Slashdot Mirror


Intel's PowerTOP Extends Linux Battery Life

DuracellFan writes "Intel recently released its PowerTOP utility, which builds on work done by kernel developers to make the Linux kernel power-efficient. PowerTOP gives a snapshot of what apps are consuming the most power. The PowerTOP website also hosts patches for several Linux apps and the kernel. In the Linux.com article, lead PowerTOP developer Arjan van de Ven of Intel says that PowerTOP could soon show which applications keep the disk busy." Linux.com and Slashdot are both part of OSTG.

7 of 113 comments (clear)

  1. Re:How stable is CONFIG_NO_HZ? by VON-MAN · · Score: 2, Informative

    Doesn't really matter. You can make yourself a custom kernel just to check your apps and services with NO_HZ. Then when you've identified the misbehaving processes you can fix them and start using your old kernel again.

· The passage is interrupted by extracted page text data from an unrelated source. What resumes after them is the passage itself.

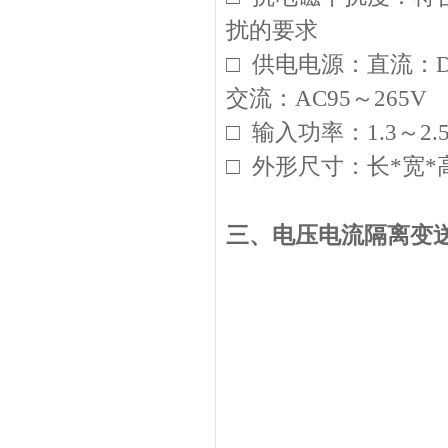
扰的要求
□ 供电电源：直流：DC
交流：AC95～265V
□ 输入功率：1.3～2
□ 外形尺寸：长*宽*高：
电压电流隔离变
三、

  2. How about hours? by eddy · · Score: 5, Informative

    Success Stories

    "With PowerTOP, I managed to increase the battery life of my Panasonic R4 laptop from 4 to almost 7 hours" -- Keith Packard, Principal Engineer at Intel

    Guess you could accuse him of bias...

    --
    Belief is the currency of delusion.
    1. Re:How about hours? by eddy · · Score: 3, Informative

      If you just read the site (it's very small) you'll see that there are many no-obvious things you can detect with it. I personally do however consider it primarily a developer tool, but that might change. But even non-coding users can find out that the CDROM automounting polling is waking the CPU a lot, and disable that in battery mode, etc.

      --
      Belief is the currency of delusion.
    2. Re:How about hours? by caseih · · Score: 2, Informative

      Kieth was well-known in the Linux world before he went to work for Intel. He's largely responsible for the composite X extension, and even the Xorg fork. I also believe he had some influence on the technology responsible for making compiz work. I remember using an early version of his experimental, fancy rendering X server. Also, notably, he created the kdrive mini x server for embedded environments. So he's got a lot of low-level linux experience.

      Getting 7 hours of battery life is indeed impressive. Does anyone know what the Panasonic R4 gets when running windows?

      Maybe Apple will take some of this work and apply it to their OS. MacBook and MacBook Pro battery life is dismal compared to your average Dell business laptop running Windows.

  3. Re:Linux does not consume power! by Anonymous Coward · · Score: 1, Informative

    Definitely hard disk's activity is not a major contributor to power consumption. CPU usage is. Disks do require some juice to spin up (not that much though), but it's the CPU that makes the difference once the system is up and running. I know because this week I benchmarked precisely this issue: searching a file throughout the filesystem only raised consumption from 0.6 A to 0.65 A, but it went all the way up to 1.0 A when the CPU was at 100% (and at that point running the filesystem search did not raise consumption at all, indicating that the 0.05 A were due to CPU activity during file search and not to disk head moving or data flowing through the SCSI bus).

  4. Re:Laptops??? What about my server farm? by Spoke · · Score: 2, Informative

    C'mon what are we talking about here, a few minutes? AFAIK, better power savings comes through a good acpi config, which I don't see a whole lot of discussion on.

    The biggest and easiest power savings come from CPU frequency scaling (if your processor supports it). Linux has long done a good pretty good job of putting the CPU to sleep and low power states when it can.

    For older Athlon/Duron processors installing/running athcool makes a significant difference in power consumption (as long as it runs stable on your hardware, which it isn't guaranteed to do). On one of our old servers it reduced idle power draw from 100w to 65w.

    My guess is where this kind of thing would make a dollars/cents difference is in the NOC. But this kind of detail isn't very sexy or very high on most NOC operators radar.

    It might depending on how idle your servers are. The more idle they are, the bigger the possibility for power savings. While they are obviously targeting laptop battery consumption, all Linux machines running this tool (and kernel 2.6.21 or later which has the dynticks feature) will be identify what is waking up their processor from low power states.

    Much of the work put into optimizing battery life on laptops will also apply to desktops and servers alike.
  5. Re:How stable is CONFIG_NO_HZ? by Ant+P. · · Score: 4, Informative

    I'm using NO_HZ on my P4 desktop. It was horrible in old patches, but the version in the mainline kernel (>= .20) is solid as a rock.

    I gave the powertop thing a try the other day. Seems the worst offender on my machine is MPD, even when it's not doing anything.